İstanbul Kelebek Çiftliği, Beykoz’da bir açık hava müzesidir. Konya’da ise “Kelebekler Vadisi” yüze yakın türe ait yirmi bin civarında bitki ve onbeş farklı tür kelebek barındırmaktadır. Erkek kelebeklere ülkemizde “Çayır Esmeri” de denilmektedir, nedeni ise üst kanatlarının koyu kahverengi olmasıdır. Mavi kelebekler ise Bosna Savaşı ve Boşnak halkının acılarının simgesidir, mezarlarda açan ölüm çiçekleri ile beslenen mavi renkli bir kelebek türüdür.

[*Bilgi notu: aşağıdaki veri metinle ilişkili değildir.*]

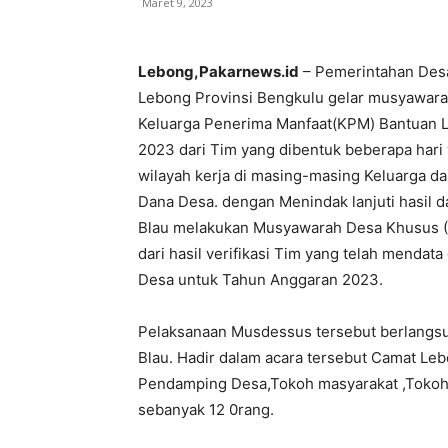
Maret 9, 2023
Lebong,Pakarnews.id
– Pemerintahan Des
Lebong Provinsi Bengkulu gelar musyawar
Keluarga Penerima Manfaat(KPM) Bantuan 
2023 dari Tim yang dibentuk beberapa hari 
wilayah kerja di masing-masing Keluarga d
Dana Desa. dengan Menindak lanjuti hasil 
Blau melakukan Musyawarah Desa Khusus 
dari hasil verifikasi Tim yang telah menda
Desa untuk Tahun Anggaran 2023.
Pelaksanaan Musdessus tersebut berlangsu
Blau. Hadir dalam acara tersebut Camat Leb
Pendamping Desa,Tokoh masyarakat ,Tokoh
sebanyak 12 0rang.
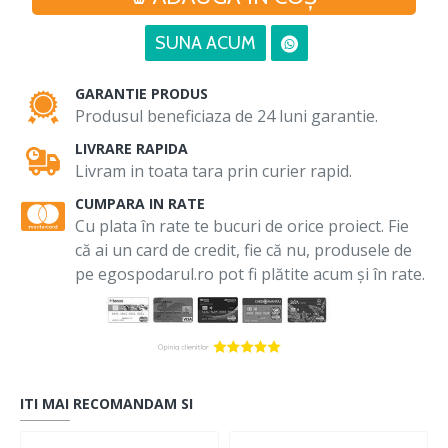
SUNA ACUM
GARANTIE PRODUS
Produsul beneficiaza de 24 luni garantie.
LIVRARE RAPIDA
Livram in toata tara prin curier rapid.
CUMPARA IN RATE
Cu plata în rate te bucuri de orice proiect. Fie
că ai un card de credit, fie că nu, produsele de
pe egospodarul.ro pot fi plătite acum și în rate.
ITI MAI RECOMANDAM SI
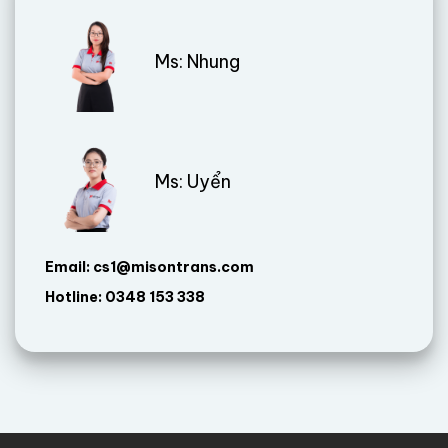
Ms: Nhung
Ms: Uyển
Email: cs1@misontrans.com
Hotline: 0348 153 338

Kelebekler, yaşamlarının çok uzun olmaması mı yoksa uçarlarken çok zarif görünmeleri mi, yoksa o kanatlarının her an kopacakmış gibi narin olması mı diğer yandan da hep algımda bir “özgürlük” simgesi oluşundan mı, bende ikilemli duygular yaratmıştır. Bir yanım “ah çok naifler, onlara zarar vermeyelim, koruyalım” derken hüzünlü ve şefkatli duygularım ön plandadır, oysa  diğer yanım ise “onlar çok güçlü, coşkulu ve özgürler” diyerek bende umut dolu duygular uyandırır. Kelebeklerin nesillerinin hiç tükenmemesi dileğiyle.

Füsun Aygölü

5 Yorum

  1. Ayşın Tolga

    Sevmekten bakmadığım kelebekleri yazınızı okuduktan sonra daha da çok sevdim.En çok da farklı duyguları bir arada yaşattığını farkettiğim için sevdim.Bir taraf da hüzün bir tarafta özgürlüğün verdiği umut.Kaleminize kuvvet yüreğinize sağlık olsun.